Tackling these emissions will be critical if we are to address climate change and rising temperatures across the world, particularly as livestock emit approximately 30% of worldwide anthropogenic methane, with dairy cattle generating half of those emissions.
Various projects are ongoing around the world to help the industry tackle emissions, using a range of different technologies and solutions.
The Denmark-based cleantech startup Ambient Carbon recently announced it has completed a field trial of its scalable Methane Photochemical System (MEPS) capable of eradicating methane emissions from livestock barn air.
The trial was conducted at the Hofmansgave Foundation farm in Denmark, where a unit, housed in a standard 40-foot shipping container, processed air samples from a 250-cow open-sided dairy barn.
Ambient Carbon’s co-founder and chief science officer, Matthew S. Johnson said initial tests show up to 90% of inlet air methane was eradicated over a methane concentration range of 4.3 ppm to 44 ppm, in an interview.

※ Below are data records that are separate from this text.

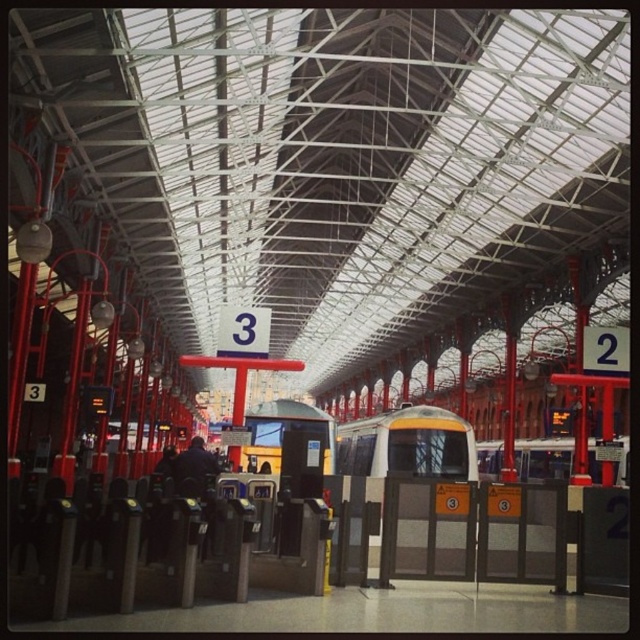 Question: Which point is closer to the camera?

Choices:
 (A) yellow metallic train at center
 (B) yellow and white train at center

Answer: (B)

Question: Can you confirm if yellow and white train at center is positioned above yellow metallic train at center?

Choices:
 (A) yes
 (B) no

Answer: (A)

Question: Is yellow and white train at center wider than yellow metallic train at center?

Choices:
 (A) no
 (B) yes

Answer: (A)

Question: Which point is farther to the camera?

Choices:
 (A) yellow and white train at center
 (B) yellow metallic train at center

Answer: (B)

Question: Does yellow and white train at center appear over yellow metallic train at center?

Choices:
 (A) yes
 (B) no

Answer: (A) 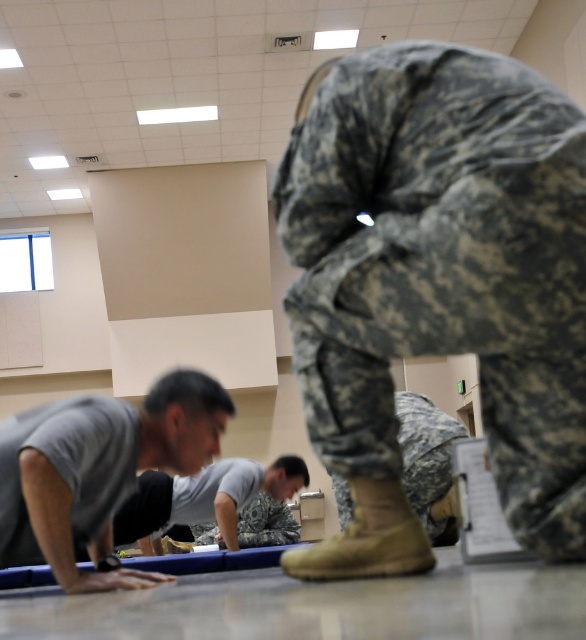 You are a photographer trying to capture a group photo of the camouflage fabric uniform at upper center and the camouflage fabric pants at center. Since you want to ensure both subjects are in focus, you need to know which one is wider. Which one has a greater width?

The camouflage fabric uniform at upper center has a greater width than the camouflage fabric pants at center.

You are standing in the gym and see two points marked on the floor at coordinates point (x=546, y=333) and point (x=438, y=468). If you want to walk towards the point that is closer to the camera, which coordinate should you head towards?

Point (x=546, y=333) is in front of point (x=438, y=468), so you should head towards point (x=546, y=333) as it is closer to the camera.

You are a photographer positioned at the entrance of the gym. You need to capture a photo that includes both the gray matte shirt at lower left and the camouflage fabric uniform at center. Which object should be placed closer to the left side of the photo frame?

The gray matte shirt at lower left should be placed closer to the left side of the photo frame because it is positioned on the left side of the camouflage fabric uniform at center. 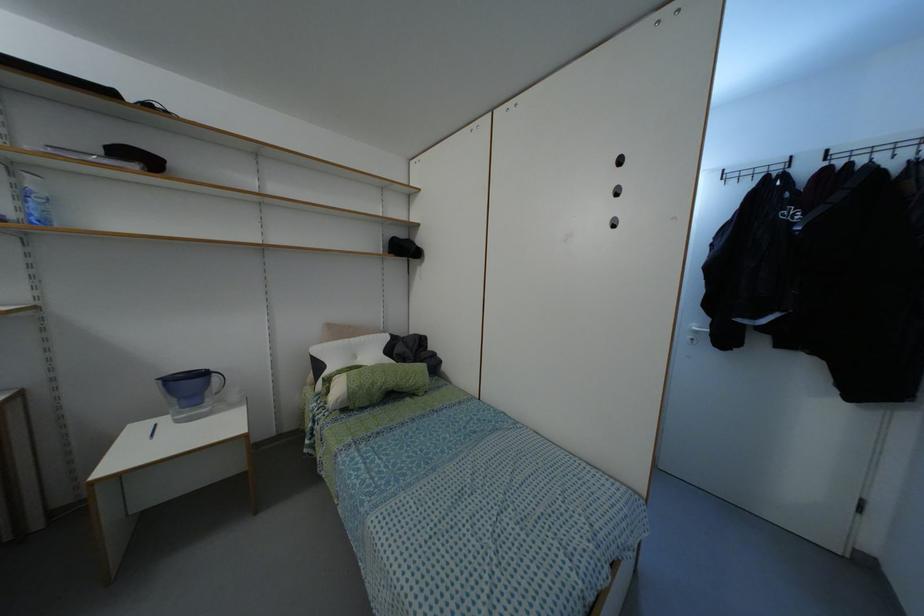 Where would you pull the white door handle? Please return your answer as a coordinate pair (x, y).

(698, 329) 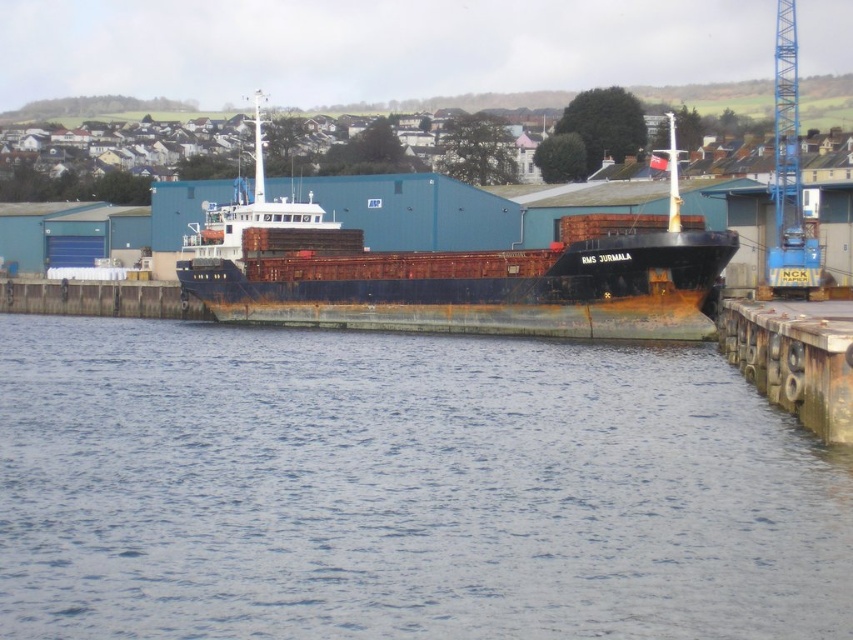 You are standing on the pier and want to know the exact location of the blue water at lower center. According to the coordinates provided, where is it positioned?

The blue water at lower center is located at point coordinates [402,490].

You are standing on the pier and see the rusty metal ship at center and the blue metallic crane at upper right. Which object is positioned to the left when facing the water?

The rusty metal ship at center is to the left of the blue metallic crane at upper right when facing the water. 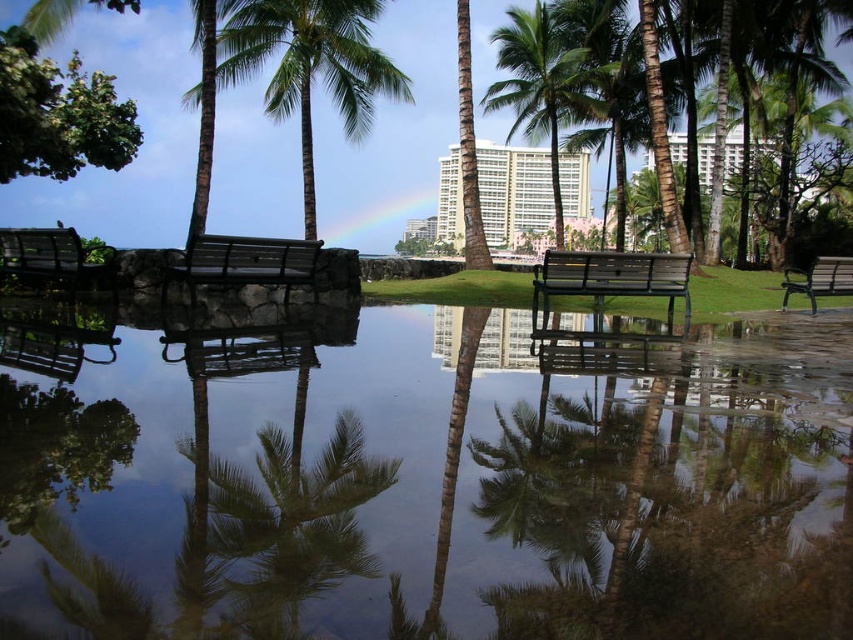 Question: Which point is closer to the camera taking this photo?

Choices:
 (A) (276, 77)
 (B) (84, 266)
 (C) (537, 289)
 (D) (280, 273)

Answer: (B)

Question: Is metallic black bench at center wider than metallic silver bench at left?

Choices:
 (A) no
 (B) yes

Answer: (B)

Question: Is green leafy palm tree at upper center wider than green leafy palm tree at center?

Choices:
 (A) no
 (B) yes

Answer: (A)

Question: Is green leafy palm tree at upper center positioned before metallic black bench at center?

Choices:
 (A) yes
 (B) no

Answer: (B)

Question: Which of these objects is positioned farthest from the metallic silver bench at left?

Choices:
 (A) green leafy palm tree at center
 (B) metallic black bench at center
 (C) green leafy palm tree at upper center

Answer: (A)

Question: Which object appears closest to the camera in this image?

Choices:
 (A) green leafy palm tree at center
 (B) clear glass water at center

Answer: (B) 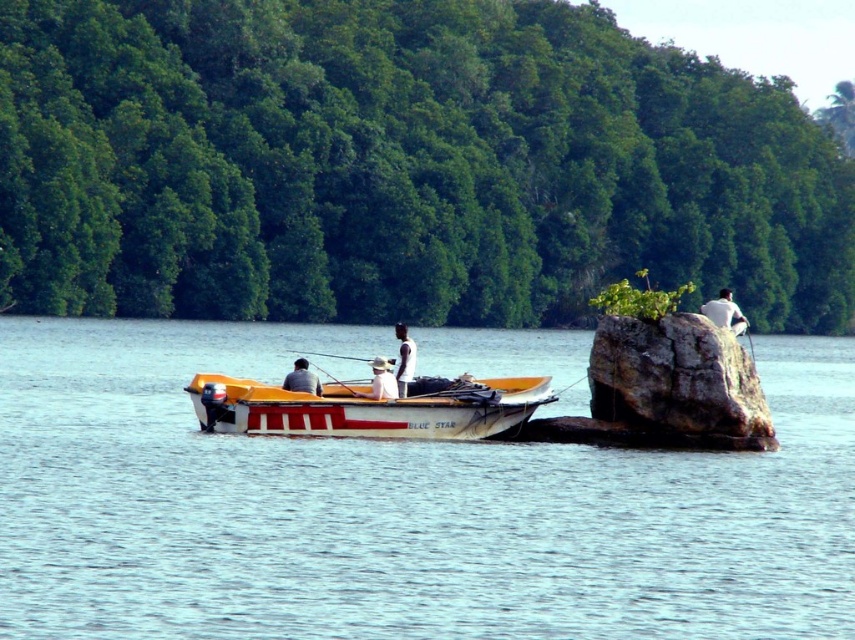 You are planning to take a photo of the blue water at center and the white matte shirt at upper right. Which object should you focus on first if you want to capture both in a single frame without moving the camera? Explain your reasoning based on their sizes.

The blue water at center should be focused on first because its width is larger than the white matte shirt at upper right. Since it occupies more space in the frame, prioritizing the larger object ensures it is properly centered and in focus, allowing the smaller white matte shirt at upper right to fit into the composition without needing to adjust the camera position.

You are standing at the edge of the lake and see two points in the water. The first point is at coordinates point (360, 436) and the second point is at point (314, 378). Which point is closer to your current position?

Point (360, 436) is closer to the camera than point (314, 378), so the first point is closer to your current position.

In the serene lakeside scene, you notice two individuals wearing different shirts. The first person is wearing a white matte shirt at upper right, and the second is wearing a light blue fabric shirt at center. Which shirt is bigger in size?

The white matte shirt at upper right is larger in size compared to the light blue fabric shirt at center. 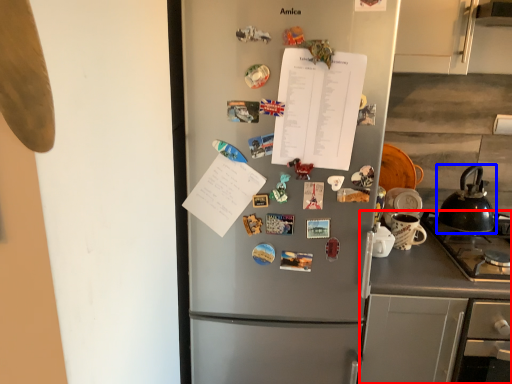 Question: Among these objects, which one is farthest to the camera, counter (highlighted by a red box) or kettle (highlighted by a blue box)?

Choices:
 (A) counter
 (B) kettle

Answer: (B) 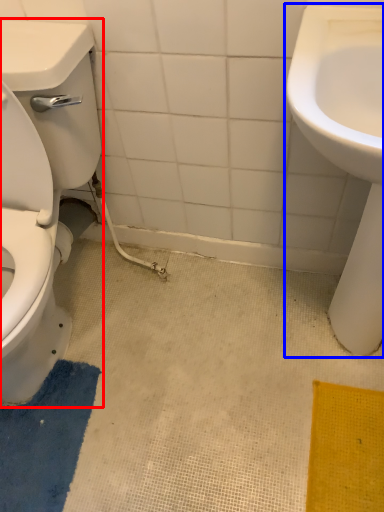 Question: Which point is closer to the camera, porcelain (highlighted by a red box) or sink (highlighted by a blue box)?

Choices:
 (A) porcelain
 (B) sink

Answer: (A) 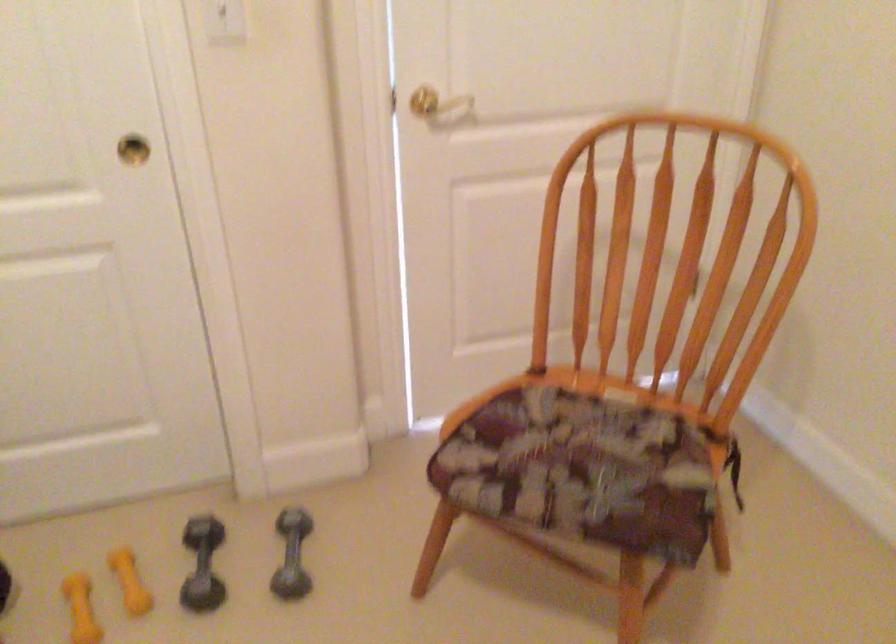 Image resolution: width=896 pixels, height=644 pixels. Describe the element at coordinates (424, 102) in the screenshot. I see `the gold door handle` at that location. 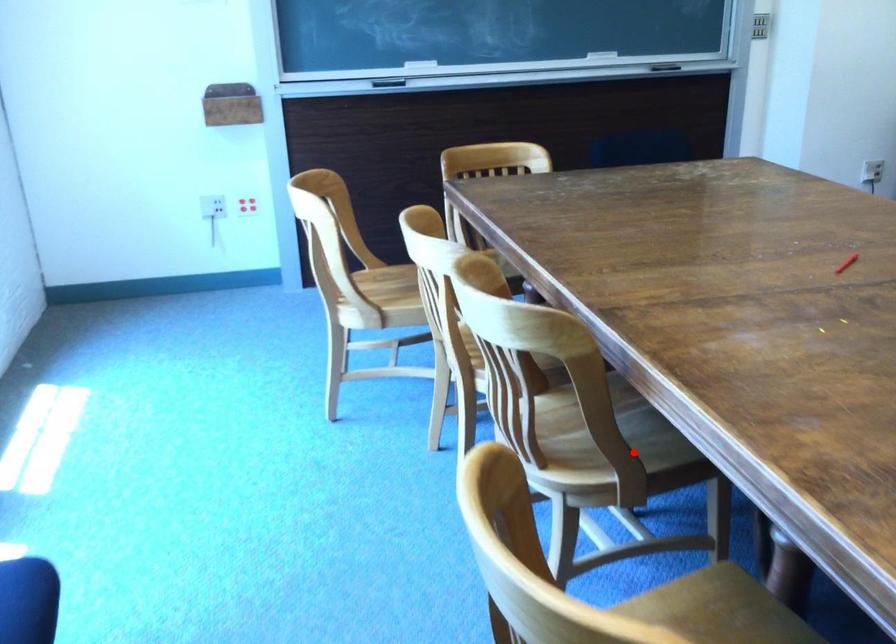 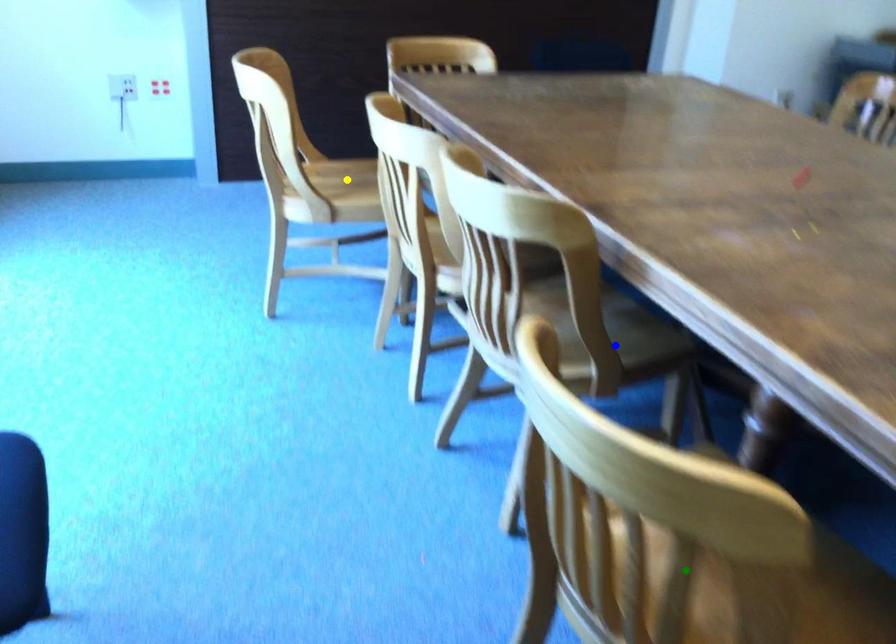 Question: I am providing you with two images of the same scene from different viewpoints. A red point is marked on the first image. You are given multiple points on the second image. In image 2, which mark is for the same physical point as the one in image 1?

Choices:
 (A) green point
 (B) yellow point
 (C) blue point

Answer: (C) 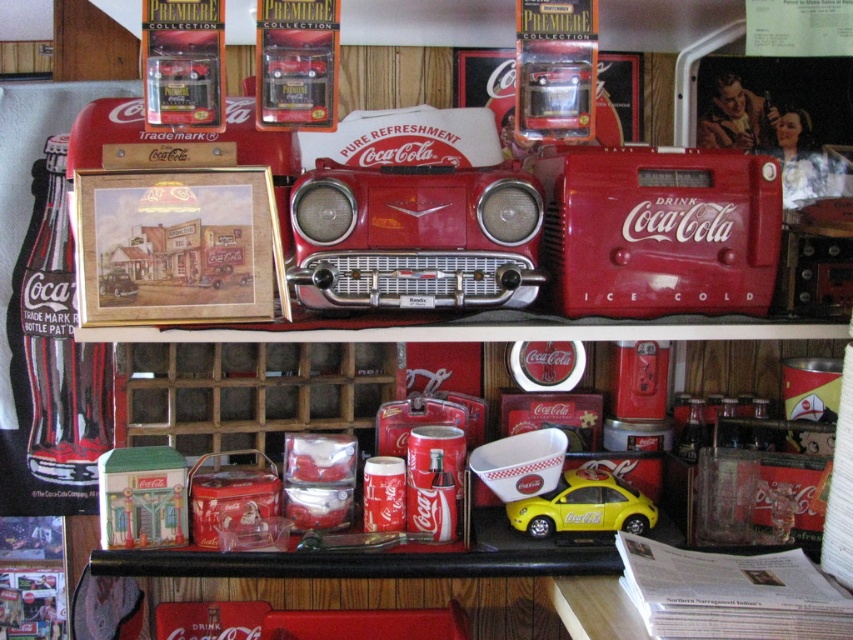 Question: Can you confirm if metallic red car at center is positioned to the right of matte tin building at center?

Choices:
 (A) yes
 (B) no

Answer: (A)

Question: Among these points, which one is nearest to the camera?

Choices:
 (A) (70, 252)
 (B) (413, 177)
 (C) (399, 524)

Answer: (B)

Question: Among these points, which one is nearest to the camera?

Choices:
 (A) (512, 225)
 (B) (45, 378)
 (C) (589, 528)

Answer: (A)

Question: Does matte tin building at center appear under yellow matte toy car at center?

Choices:
 (A) yes
 (B) no

Answer: (B)

Question: Which object is positioned closest to the yellow matte toy car at center?

Choices:
 (A) metallic red car at center
 (B) glossy plastic cup at center

Answer: (B)

Question: Can you confirm if metallic red car at center is positioned below yellow matte toy car at center?

Choices:
 (A) no
 (B) yes

Answer: (A)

Johnson added the system works by taking the air from the barn and treating it with UV light and chlorine, which reacts with the methane and makes hydrochloric acid as a by-product.
“Using this system, we will capture 90% of ventilation air from the barn and remove 80% of the methane using MEPS, giving a total removal of over 70%,” he told me.
In addition to destroying methane, the system also removes ammonia and other odors from the dairy barn, while also generating fertilizer as a by-product that can be utilized to decrease the farm’s operating costs.
He added the trials have been supported by Danone North America, reflecting the company’s commitment to investing in innovation and strengthening the supply chain’s sustainability and the resilience of U.S. agriculture.
Ambient Carbon is also working closely with Benton Group Dairies, an important Danone North America supplier, to validate the technology’s performance in real-world dairy operations.
“If you look at climate impact, methane has two thirds of the radiative forcing of carbon dioxide,” added Johnson.
“We’ve known how to trap carbon dioxide for over half a century, but you cannot really use the same methods for methane. But the ‘Achilles heel’ of methane are the chlorine atoms.”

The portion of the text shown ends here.